Dara kembali luka

Tepat di pojok kamar Shandara terduduk, kakinya terlipat, tangannya memeluk erat lipatan kaki itu dengan wajah yang ia tenggelam kan di antara lutut.

Benang yang kusut itu semakin kusut, duri tajam semakin menamcap lebih dalam, entah apa yang Dara lakukan di masalalu tapi ia rasa ini terlalu berat untuk di jalani.

Wajah Shandara masih tampak jelas memerah, tangannya bergetar hebat, tak ada kata yang mampu keluar dari bibir cerewetnya.

“Tuhan, Dara salah apa? Ujian apa yang akan engkau berikan lagi kepada ku?.” Lirih nya pelan.

Bola matanya tak bisa bohong, mata indah milik Dara memerah.
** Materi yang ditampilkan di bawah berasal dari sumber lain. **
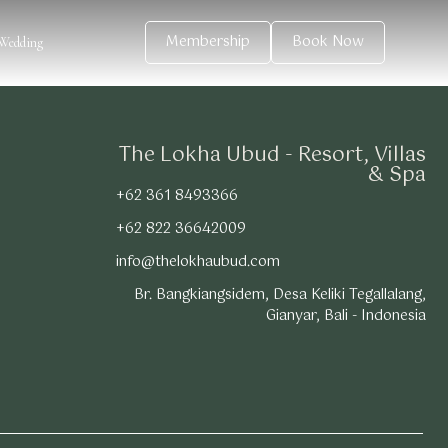
Membership
Book Now
Wedding
The Lokha Ubud - Resort, Villas
& Spa
+62 361 8493366
+62 822 36642009
info@thelokhaubud.com
Br. Bangkiangsidem, Desa Keliki Tegallalang,
Gianyar, Bali - Indonesia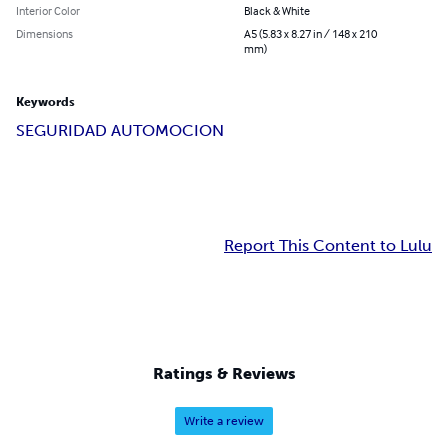
Interior Color
Black & White
Dimensions
A5 (5.83 x 8.27 in / 148 x 210
mm)
Keywords
SEGURIDAD AUTOMOCION
Report This Content to Lulu
Ratings & Reviews
Write a review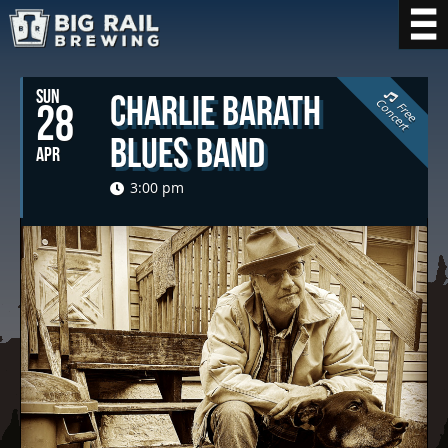
SUN
Charlie Barath
C
t
28
F
r
e
e
o
n
c
e
r
Blues Band
APR
3:00 pm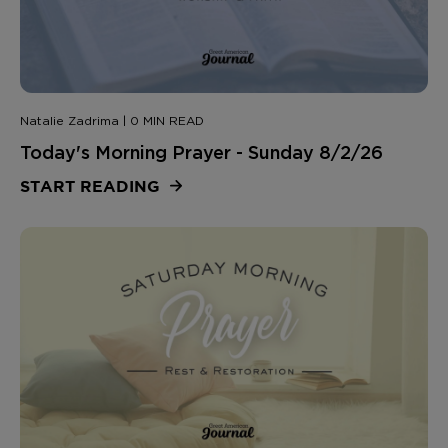
Natalie Zadrima | 0 MIN READ
Today's Morning Prayer - Sunday 8/2/26
START READING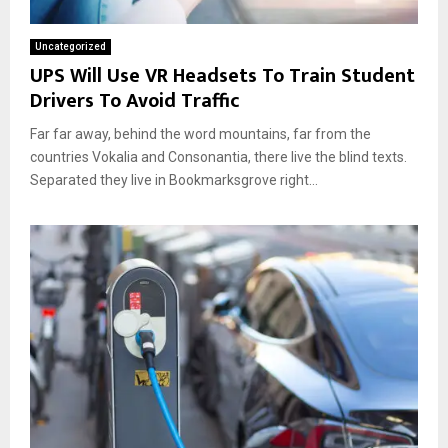
Uncategorized
UPS Will Use VR Headsets To Train Student
Drivers To Avoid Traffic
Far far away, behind the word mountains, far from the
countries Vokalia and Consonantia, there live the blind texts.
Separated they live in Bookmarksgrove right...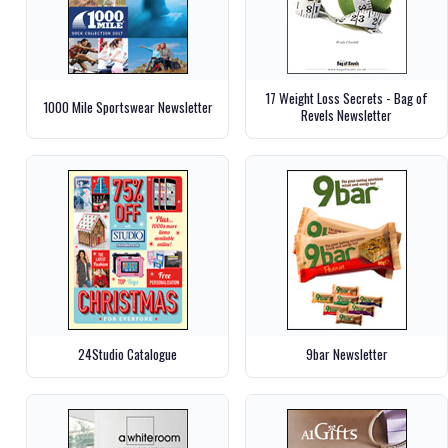
17 Weight Loss Secrets - Bag of
1000 Mile Sportswear Newsletter
Revels Newsletter
24Studio Catalogue
9bar Newsletter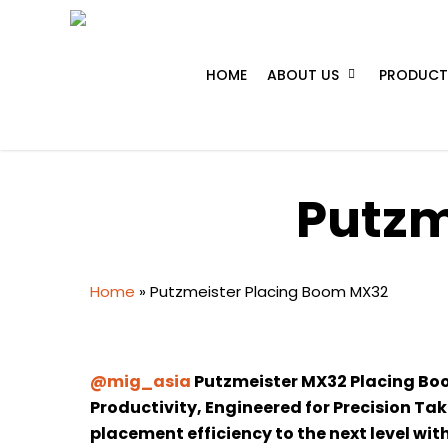
Skip
to
main
HOME
ABOUT US
PRODUCT
content
Putzm
Home
»
Putzmeister Placing Boom MX32
@mig_asia
Putzmeister MX32 Placing Boom
Productivity, Engineered for Precision Ta
placement efficiency to the next level wi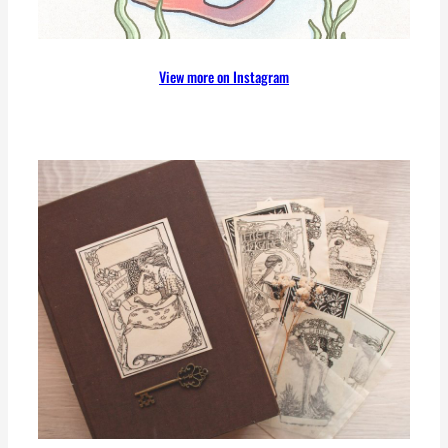
View more on Instagram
Cairan mata kembali datang menyapa pipi Dara, deras nya aliran ini tak mampu Dara bendung.

Perlahan jemari lentiknya mengusap pipi yang menjadi jalan deras nya air mata.

“Pa, kenapa setega ini sama Dara?.”

Ternyata bibir itu masih mampu meneruskan kalimat.

Pukul sudah menunjukkan pukul 18:30, sudah hampir empat jam tubuh mungilnya terduduk di lantai dingin kamarnya.

Ia sangat enggan untuk beranjak, hatinya masih sangat gusar, otaknya masih belum bisa mencerna apa yang terjadi padanya siang tadi.

“Mama, udah pulang belum? Dara takut.” Ucapnya dalam hati.

Kaki Dara masih sangat lemas, ia mencoba untuk berdiri, bibir cantiknya beralih menjadi pucat.

Sangat dingin, ia mencoba beranjak sedari tadi tapi tak berhasil. Kali ini berhasil, dengan cepat Dara menjatuhkan diri ke kasur empuknya meraih handphone yang tadi ia hempaskan ke kasur.